Records from a dataset
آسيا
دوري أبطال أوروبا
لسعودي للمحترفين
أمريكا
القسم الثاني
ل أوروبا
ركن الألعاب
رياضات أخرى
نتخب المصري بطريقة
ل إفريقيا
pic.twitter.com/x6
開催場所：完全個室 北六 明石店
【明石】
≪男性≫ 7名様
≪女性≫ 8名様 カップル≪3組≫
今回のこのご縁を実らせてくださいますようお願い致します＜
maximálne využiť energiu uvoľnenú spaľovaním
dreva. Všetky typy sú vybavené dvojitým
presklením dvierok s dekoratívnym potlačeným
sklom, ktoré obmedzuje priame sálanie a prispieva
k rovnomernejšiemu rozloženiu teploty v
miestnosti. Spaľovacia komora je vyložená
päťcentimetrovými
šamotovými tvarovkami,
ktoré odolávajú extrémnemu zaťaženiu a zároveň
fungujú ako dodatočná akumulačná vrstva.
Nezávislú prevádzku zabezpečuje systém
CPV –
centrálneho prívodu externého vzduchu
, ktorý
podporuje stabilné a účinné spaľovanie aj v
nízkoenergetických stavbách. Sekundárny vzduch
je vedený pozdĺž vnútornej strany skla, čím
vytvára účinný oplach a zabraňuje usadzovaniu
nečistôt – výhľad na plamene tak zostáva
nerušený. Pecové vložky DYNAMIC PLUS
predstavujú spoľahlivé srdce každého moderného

* * *

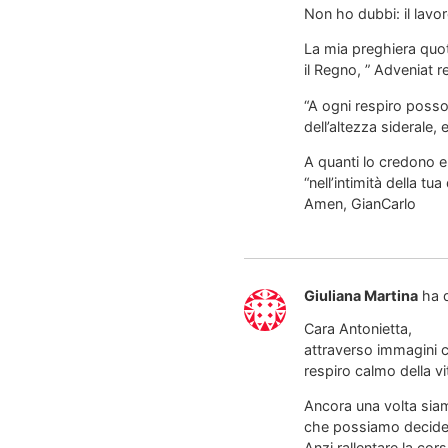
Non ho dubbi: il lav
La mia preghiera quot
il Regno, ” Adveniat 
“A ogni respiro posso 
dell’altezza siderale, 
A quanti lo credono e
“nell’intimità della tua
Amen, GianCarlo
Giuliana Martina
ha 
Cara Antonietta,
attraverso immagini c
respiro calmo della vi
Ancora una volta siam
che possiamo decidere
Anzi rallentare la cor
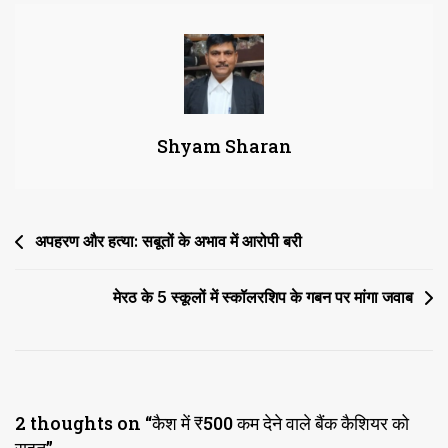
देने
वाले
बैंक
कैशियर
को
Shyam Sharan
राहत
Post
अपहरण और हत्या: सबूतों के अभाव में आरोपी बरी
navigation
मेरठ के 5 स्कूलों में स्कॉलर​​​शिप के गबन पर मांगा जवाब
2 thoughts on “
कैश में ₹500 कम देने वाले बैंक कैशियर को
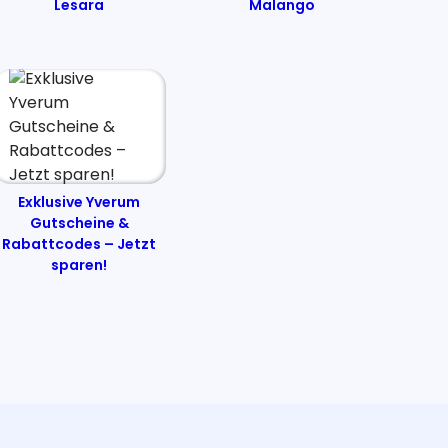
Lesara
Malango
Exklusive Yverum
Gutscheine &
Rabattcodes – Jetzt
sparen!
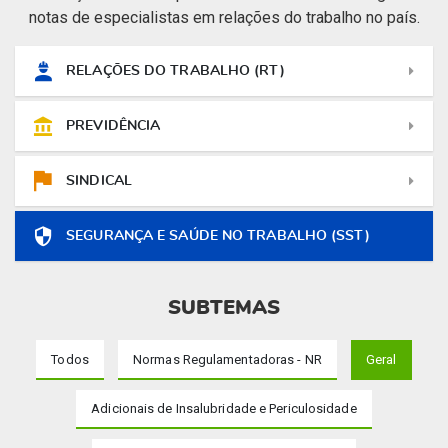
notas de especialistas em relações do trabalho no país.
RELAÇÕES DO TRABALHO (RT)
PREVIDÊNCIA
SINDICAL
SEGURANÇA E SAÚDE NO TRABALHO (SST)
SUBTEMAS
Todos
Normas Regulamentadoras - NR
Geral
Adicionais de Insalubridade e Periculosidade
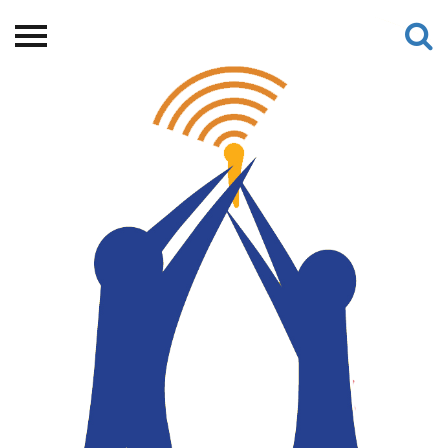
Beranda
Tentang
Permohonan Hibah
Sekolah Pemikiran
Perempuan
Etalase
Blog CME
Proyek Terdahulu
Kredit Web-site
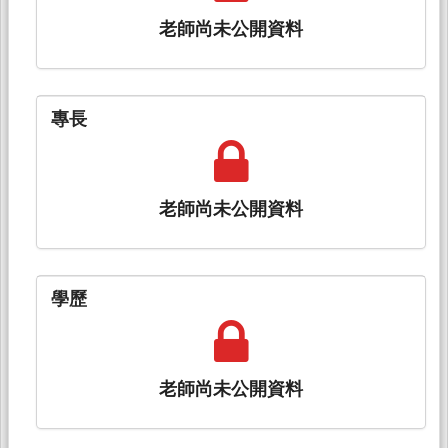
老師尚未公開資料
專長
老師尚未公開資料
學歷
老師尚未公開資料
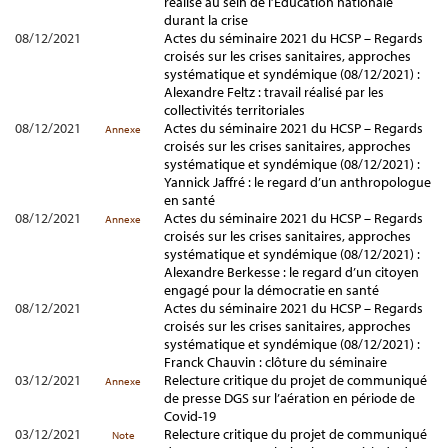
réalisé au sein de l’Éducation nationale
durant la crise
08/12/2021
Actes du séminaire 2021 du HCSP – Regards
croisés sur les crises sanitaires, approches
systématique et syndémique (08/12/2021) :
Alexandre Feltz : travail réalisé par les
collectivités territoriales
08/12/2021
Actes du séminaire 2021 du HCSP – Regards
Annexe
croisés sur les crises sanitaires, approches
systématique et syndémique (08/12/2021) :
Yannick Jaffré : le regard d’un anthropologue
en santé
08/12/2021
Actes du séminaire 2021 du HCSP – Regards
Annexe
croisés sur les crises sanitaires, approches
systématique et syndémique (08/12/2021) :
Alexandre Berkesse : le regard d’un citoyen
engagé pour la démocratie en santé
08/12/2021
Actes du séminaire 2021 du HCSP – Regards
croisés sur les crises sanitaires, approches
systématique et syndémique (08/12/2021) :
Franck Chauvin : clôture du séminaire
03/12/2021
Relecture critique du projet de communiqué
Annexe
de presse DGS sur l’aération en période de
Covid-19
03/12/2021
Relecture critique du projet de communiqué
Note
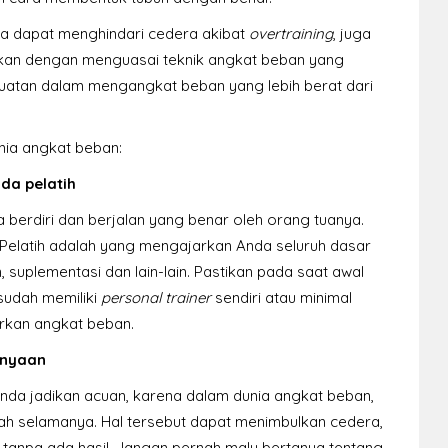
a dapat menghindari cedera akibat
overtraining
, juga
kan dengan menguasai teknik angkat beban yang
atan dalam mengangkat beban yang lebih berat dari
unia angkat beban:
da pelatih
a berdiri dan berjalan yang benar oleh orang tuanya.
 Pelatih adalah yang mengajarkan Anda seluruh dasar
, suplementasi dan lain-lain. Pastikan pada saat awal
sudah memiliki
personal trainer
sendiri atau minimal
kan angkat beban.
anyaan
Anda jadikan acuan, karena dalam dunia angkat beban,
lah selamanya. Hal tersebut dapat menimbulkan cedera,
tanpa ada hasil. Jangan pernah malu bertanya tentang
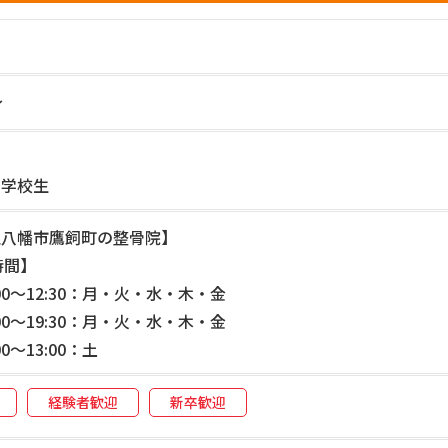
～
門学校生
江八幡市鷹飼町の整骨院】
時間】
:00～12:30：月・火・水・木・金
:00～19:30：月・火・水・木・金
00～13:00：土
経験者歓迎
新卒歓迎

Work item.
Going through the entries above, count the lines with the word "ktoré". Give only the result.

Answer space.
2